Friday, May 29, 2020

Weekly Tip #4

Find Something That Makes You Laugh

Laughter: Relaxes your whole body / boosts your immune system / releases natural feel-good chemicals / protects the heart / burns calories / helps you live longer

To get you started on your journey towards better health, this had me laughing so hard the neighbors came running, checking to see if I was OK (apparently I don’t laugh in a normal type manner).

Friday, May 22, 2020

Weekly Tip #3

Stock Up On Cloth Rags.....

..... With no paper towels, toilet paper, kleenex, cloth rags are now also out of stock.  

Tip: Cut up old t-shirts. Use the backs as rags; fronts are used for t-shirt quilts and pillows.

Don't Forget: With distorted vision, you will have plenty of messes to clean up.

Examples:
- Missing the target while pouring liquids, hot and cold, into glasses, coffee cups, etc 
- Overshooting plants while watering (mine are secretly laughing at me, which is a good thing as laughter is proven to combat boring and difficult situations) 
- Hitting the counter (instead of sink) while brushing teeth
- Missing the mouth while eating
- Knocking over all manner of food items as you misjudge placement
- Scissors become implements of great danger
- Recommend 1 pot cooking (if you absolutely can't resist preparing food)

To Simplify: Pretend you have a toddler in the house - only it's you in your adult body (hint: bigger messes)

Friday, May 15, 2020

Weekly Tip #2

Read All Product Labels Carefully....



..... Limited vision, though it takes more effort and time, does not excuse a person. 

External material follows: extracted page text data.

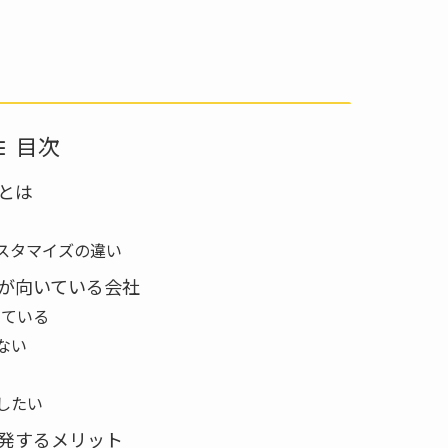
目次
とは
スタマイズの違い
が向いている会社
じている
ない
したい
発するメリット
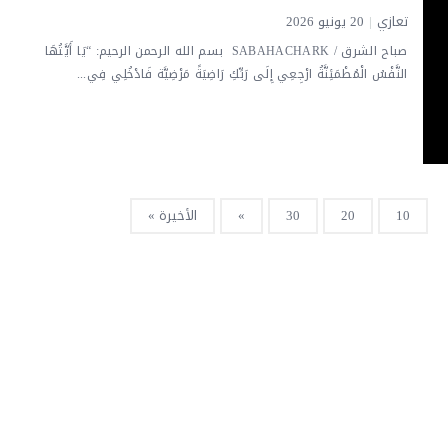
تعازي
|
20 يونيو 2026
صباح الشرق / SABAHACHARK بسم الله الرحمن الرحيم: “يَا أَيَّتُهَا
النَّفْسُ الْمُطْمَئِنَّةُ ارْجِعِي إِلَى رَبِّكِ رَاضِيَةً مَرْضِيَّة فَادْخُلِي فِي...
10
20
30
»
الأخيرة »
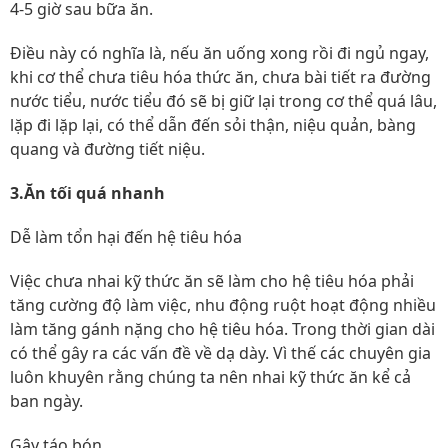
4-5 giờ sau bữa ăn.
Điều này có nghĩa là, nếu ăn uống xong rồi đi ngủ ngay,
khi cơ thể chưa tiêu hóa thức ăn, chưa bài tiết ra đường
nước tiểu, nước tiểu đó sẽ bị giữ lại trong cơ thể quá lâu,
lặp đi lặp lại, có thể dẫn đến sỏi thận, niệu quản, bàng
quang và đường tiết niệu.
3.Ăn tối quá nhanh
Dễ làm tổn hại đến hệ tiêu hóa
Việc chưa nhai kỹ thức ăn sẽ làm cho hệ tiêu hóa phải
tăng cường độ làm việc, nhu động ruột hoạt động nhiều
làm tăng gánh nặng cho hệ tiêu hóa. Trong thời gian dài
có thể gây ra các vấn đề về dạ dày. Vì thế các chuyên gia
luôn khuyên rằng chúng ta nên nhai kỹ thức ăn kể cả
ban ngày.
Gây táo bón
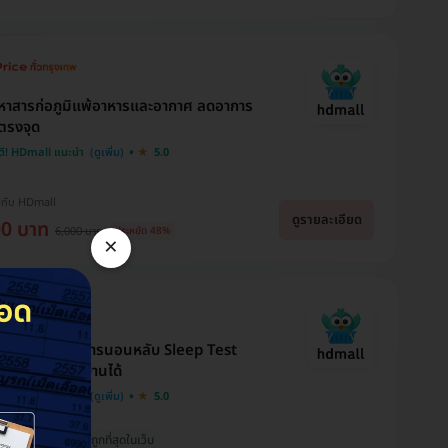
าสารก่อภูมิแพ้อาหารและอากาศ ลดอาการ
้ตรงจุด
ดี! HDmall แนะนำ
5.0
Usara Buds
Thanradee Ja
Brr Bright
งกับ HDmall
จองแพ็คเกจ แก้ไขและเสริม
ขอบคุณแอดมินนะคะ
ดูรายละเอียด
จมูกค่ะ เห็นเพจจากการเสิร์
บริการเเละเเนะนำเเพคเก
00 บาท
ขอบคุณที่ตอบทุกคำถาม
6,000 บาท
ประหยัด 48%
ชกูเกิล และสอบถามแอดมิน
ได้ดีมากๆเลยค่ะ สามารถ
×
พอวันนี้ไปถึง รพ.จนท.ก็ให้
ให้คำตอบดีมาก ทำให้หาย
เซฟเงินกระเป๋าไปได้เยอะ
บริการที่ดีมากค่ะ แป๊บเดียว
กังวลใจไปได้เปราะหนึ่ง ราคา
เลย อีกทั้งยังเเนะนำอื่นๆ
เสร็จ กลับบ้านได้ ตอนถาม
ที่เราสามารถชำระได้โดยไม่ได้
อย่างดีเยี่ยมเลยค่ะ เเอด
แอดมินก็แอบเกรงใจเพราะ
เดือดร้อนมาก ถ้าได้ใช้
ตอบไว บริการดี ตอบเคลี
ถามเยอะมากกว่าจะตัดสินใจ
บริการแล้วจะแจ้งให้ทราบนะ
ดีค่ะ ใจบริการมากๆ
ได้ ขอบคุณนะคะ 🙏🙏🙏
คะ
ปรแกรมตรวจการนอนหลับ Sleep Test
ตรวจ รพ. ใกล้บ้านได้
ดี! HDmall แนะนำ
5.0
วมทุกอย่างแล้ว
ถูกที่สุดในเว็บ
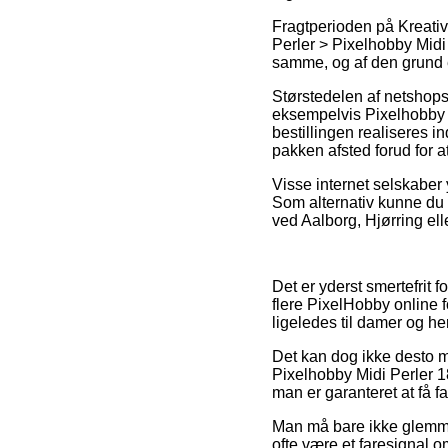
Fragtperioden på Kreativ
Perler > Pixelhobby Midi 
samme, og af den grund er
Størstedelen af netshops
eksempelvis Pixelhobby 
bestillingen realiseres i
pakken afsted forud for at
Visse internet selskaber
Som alternativ kunne du 
ved Aalborg, Hjørring elle
Det er yderst smertefrit f
flere PixelHobby online f
ligeledes til damer og h
Det kan dog ikke desto mi
Pixelhobby Midi Perler 
man er garanteret at få fa
Man må bare ikke glemme,
ofte være et faresignal o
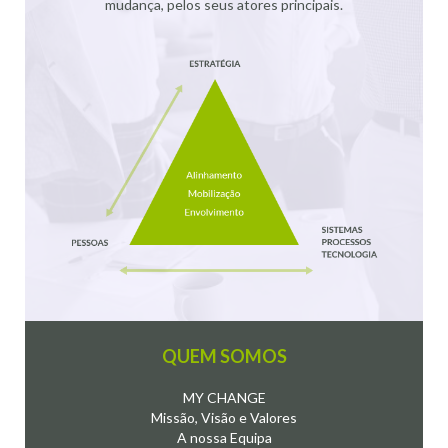
mudança, pelos seus atores principais.
QUEM SOMOS
MY CHANGE
Missão, Visão e Valores
A nossa Equipa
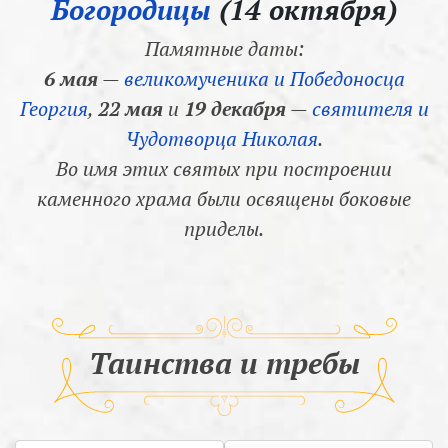
Богородицы
(14 октября)
Памятные даты:
6 мая
—
великомученика и Победоносца
Георгия
,
22 мая
и
19 декабря
—
святителя и
Чудотворца Николая
.
Во имя этих святых при построении
каменного храма были освящены боковые
приделы.
Таинства и требы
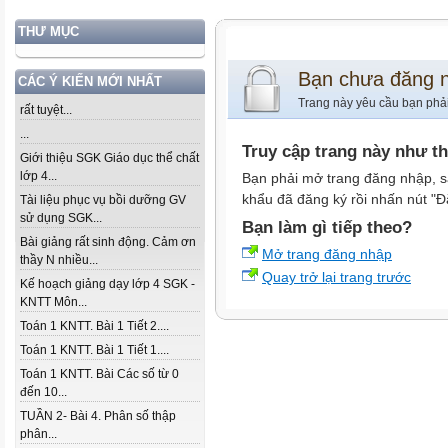
THƯ MỤC
Bạn chưa đăng 
CÁC Ý KIẾN MỚI NHẤT
Trang này yêu cầu bạn phả
rất tuyệt...
...
Truy cập trang này như t
Giới thiệu SGK Giáo dục thể chất
lớp 4...
Bạn phải mở trang đăng nhập, s
khẩu đã đăng ký rồi nhấn nút "Đ
Tài liệu phục vụ bồi dưỡng GV
sử dụng SGK...
Bạn làm gì tiếp theo?
Bài giảng rất sinh động. Cảm ơn
Mở trang đăng nhập
thầy N nhiều...
Quay trở lại trang trước
Kế hoạch giảng dạy lớp 4 SGK -
KNTT Môn...
Toán 1 KNTT. Bài 1 Tiết 2....
Toán 1 KNTT. Bài 1 Tiết 1....
Toán 1 KNTT. Bài Các số từ 0
đến 10...
TUẦN 2- Bài 4. Phân số thập
phân...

Practical Example:  You might find your morning walk is delayed because you mistakenly bought and used body wash and applied as body lotion, albeit still lavender, and had to jump (slowly) back into the shower to wash off and then apply the correct product. 

Tuesday, May 5, 2020

Weekly Tip....

...How To Become A Super Klutz

.... In Just A Few Easy Steps

- Start with losing most of your vision in one eye (I should get some improvement after gas bubble is surgically removed - so far, retina is staying in place!) but have to cancel trip back to Michigan this summer 

-Most Importantly, you actually have to start with being a klutz in the first place

- You also need a life-time of unreliable visual perception (even with good eyes) & lack of body awareness in space (verifiable by PT - she could usually contain her laughter & amazement)


The Advantages:
 - You get to hit the wall of the garage when you pull in (previous owners stapled up a piece of carpet)  

- You hear all varieties of horn honking as you check way more times than is really necessary before making a turn.

- You get to hone your apologetic skills as you run into multiple people - especially those on your left (this would be while walking - especially while shopping - the neighbors are used to it and cross the street to get out of the way).  

- If bored, you can see people & images extremely convoluted.

- People think you are winking at them as you have to close one eye to clearly see anything or anybody (this became an issue when a nice gentleman dropped off the monthly newsletter & ... well I'll let you guess the rest).

- You have to actually slow down in every area of your life, thus rising anxiety, thus leading to new and improved techniques to remain calm and peaceful.

- And lastly, having survived yet another Klutz episode (ex: somewhat traumatic grocery store run), you treat yourself. Today it is with one of those verboten items - Nutella. I did, however, buy the smaller container even though the large one was on sale.

May you be kind to all the Klutz's in your life.